**WORK REQUIRED**
Starting with the first line of the listing, quote each line exactly until and including the one with "Weinabend mit", leaving pictures out.

**EXCERPTED RECORDS**

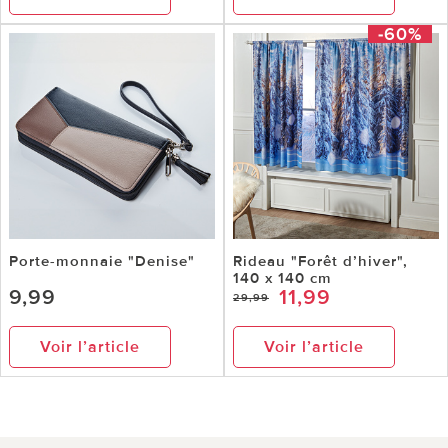
-60%
Porte-monnaie "Denise"
Rideau "Forêt d’hiver",
140 x 140 cm
9,99
11,99
29,99
Voir l’article
Voir l’article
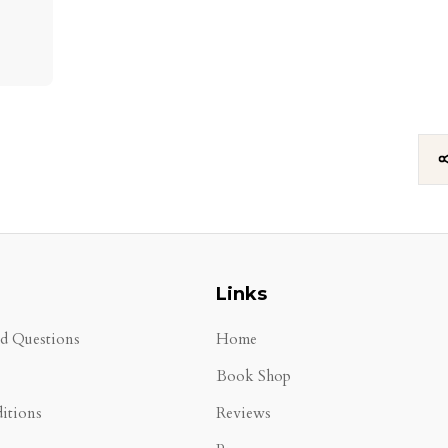
Links
ed Questions
Home
Book Shop
itions
Reviews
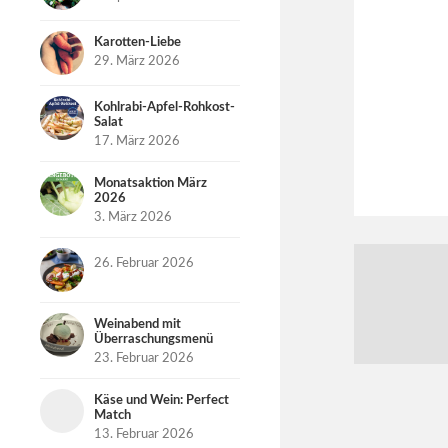
Karotten-Liebe
29. März 2026
Kohlrabi-Apfel-Rohkost-
Salat
17. März 2026
Monatsaktion März
2026
3. März 2026
26. Februar 2026
Weinabend mit
Überraschungsmenü
23. Februar 2026
Käse und Wein: Perfect
Match
13. Februar 2026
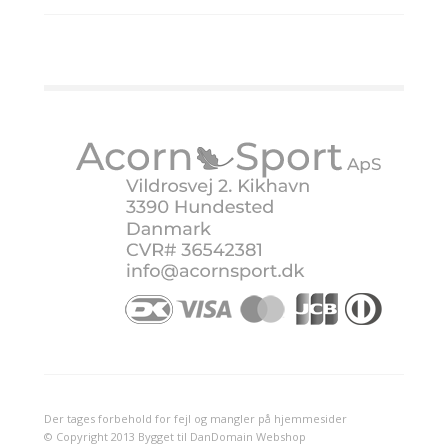
Der tages forbehold for fejl og mangler på hjemmesider
© Copyright 2013 Bygget til DanDomain Webshop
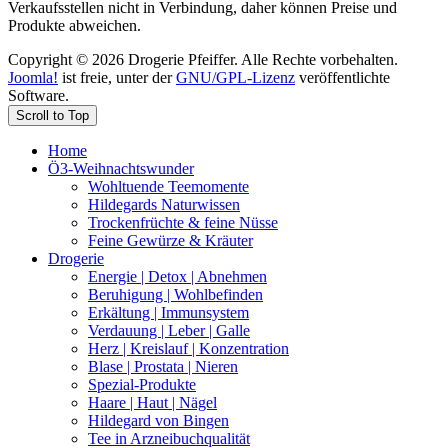
Verkaufsstellen nicht in Verbindung, daher können Preise und
Produkte abweichen.
Copyright © 2026 Drogerie Pfeiffer. Alle Rechte vorbehalten.
Joomla!
ist freie, unter der
GNU/GPL-Lizenz
veröffentlichte
Software.
Scroll to Top
Home
Ö3-Weihnachtswunder
Wohltuende Teemomente
Hildegards Naturwissen
Trockenfrüchte & feine Nüsse
Feine Gewürze & Kräuter
Drogerie
Energie | Detox | Abnehmen
Beruhigung | Wohlbefinden
Erkältung | Immunsystem
Verdauung | Leber | Galle
Herz | Kreislauf | Konzentration
Blase | Prostata | Nieren
Spezial-Produkte
Haare | Haut | Nägel
Hildegard von Bingen
Tee in Arzneibuchqualität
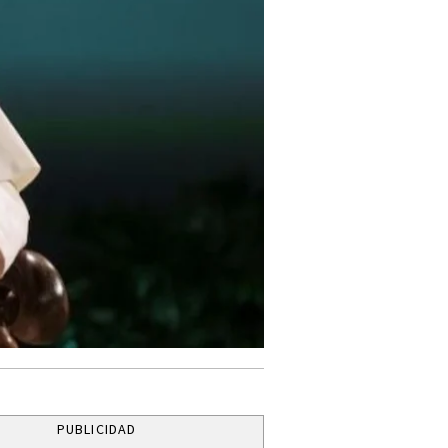
PUBLICIDAD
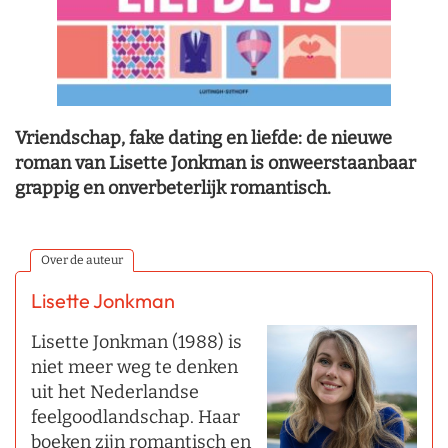
Vriendschap, fake dating en liefde: de nieuwe
roman van Lisette Jonkman is onweerstaanbaar
grappig en onverbeterlijk romantisch.
Over de auteur
Lisette Jonkman
Lisette Jonkman (1988) is
niet meer weg te denken
uit het Nederlandse
feelgoodlandschap. Haar
boeken zijn romantisch en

**TASK OUTPUT**
-60%
Porte-monnaie "Denise"
Rideau "Forêt d’hiver",
140 x 140 cm
9,99
11,99
29,99
Voir l’article
Voir l’article
Links
ed Questions
Home
Book Shop
itions
Reviews
Karotten-Liebe
29. März 2026
Kohlrabi-Apfel-Rohkost-
Salat
17. März 2026
Monatsaktion März
2026
3. März 2026
26. Februar 2026
Weinabend mit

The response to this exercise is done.